**WHAT IS REQUIRED:** In the records below, find the line containing "Painting, Drawing & Art Supplies"; copy exactly that line and all lines after it to the end, and nothing else.

**SOURCE INFORMATION:**
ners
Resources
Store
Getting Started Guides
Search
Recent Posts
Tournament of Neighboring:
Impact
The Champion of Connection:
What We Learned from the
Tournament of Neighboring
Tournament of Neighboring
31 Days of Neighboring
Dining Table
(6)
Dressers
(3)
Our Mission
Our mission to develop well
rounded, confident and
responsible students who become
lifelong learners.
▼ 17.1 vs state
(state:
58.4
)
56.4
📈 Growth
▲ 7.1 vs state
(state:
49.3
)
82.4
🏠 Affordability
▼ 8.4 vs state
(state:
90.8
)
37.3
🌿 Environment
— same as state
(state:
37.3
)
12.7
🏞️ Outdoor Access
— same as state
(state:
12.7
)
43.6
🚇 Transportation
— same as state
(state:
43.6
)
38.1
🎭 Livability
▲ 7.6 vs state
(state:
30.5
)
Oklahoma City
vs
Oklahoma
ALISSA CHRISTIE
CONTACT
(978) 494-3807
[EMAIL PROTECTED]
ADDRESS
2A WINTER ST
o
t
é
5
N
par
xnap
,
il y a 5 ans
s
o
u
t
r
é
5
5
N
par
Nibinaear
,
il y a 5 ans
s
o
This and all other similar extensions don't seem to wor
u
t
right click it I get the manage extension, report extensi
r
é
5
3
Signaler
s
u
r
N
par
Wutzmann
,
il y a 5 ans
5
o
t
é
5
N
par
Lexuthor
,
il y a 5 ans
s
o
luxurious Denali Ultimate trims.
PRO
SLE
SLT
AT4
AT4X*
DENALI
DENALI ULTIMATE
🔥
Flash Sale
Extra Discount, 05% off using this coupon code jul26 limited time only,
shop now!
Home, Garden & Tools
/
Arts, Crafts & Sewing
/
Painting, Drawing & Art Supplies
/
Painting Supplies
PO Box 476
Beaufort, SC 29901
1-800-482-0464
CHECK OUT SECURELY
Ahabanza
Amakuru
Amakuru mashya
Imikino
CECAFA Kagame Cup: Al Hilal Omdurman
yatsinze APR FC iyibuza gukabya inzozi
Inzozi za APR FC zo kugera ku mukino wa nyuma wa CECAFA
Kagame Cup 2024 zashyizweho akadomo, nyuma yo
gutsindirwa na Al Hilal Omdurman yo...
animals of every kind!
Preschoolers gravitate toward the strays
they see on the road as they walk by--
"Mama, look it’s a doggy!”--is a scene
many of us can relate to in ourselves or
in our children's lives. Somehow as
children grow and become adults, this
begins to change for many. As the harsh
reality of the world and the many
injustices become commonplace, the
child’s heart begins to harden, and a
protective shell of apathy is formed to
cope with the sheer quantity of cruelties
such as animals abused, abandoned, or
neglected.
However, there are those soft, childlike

**TASK RESULT:**
Painting, Drawing & Art Supplies
/
Painting Supplies
PO Box 476
Beaufort, SC 29901
1-800-482-0464
CHECK OUT SECURELY
Ahabanza
Amakuru
Amakuru mashya
Imikino
CECAFA Kagame Cup: Al Hilal Omdurman
yatsinze APR FC iyibuza gukabya inzozi
Inzozi za APR FC zo kugera ku mukino wa nyuma wa CECAFA
Kagame Cup 2024 zashyizweho akadomo, nyuma yo
gutsindirwa na Al Hilal Omdurman yo...
animals of every kind!
Preschoolers gravitate toward the strays
they see on the road as they walk by--
"Mama, look it’s a doggy!”--is a scene
many of us can relate to in ourselves or
in our children's lives. Somehow as
children grow and become adults, this
begins to change for many. As the harsh
reality of the world and the many
injustices become commonplace, the
child’s heart begins to harden, and a
protective shell of apathy is formed to
cope with the sheer quantity of cruelties
such as animals abused, abandoned, or
neglected.
However, there are those soft, childlike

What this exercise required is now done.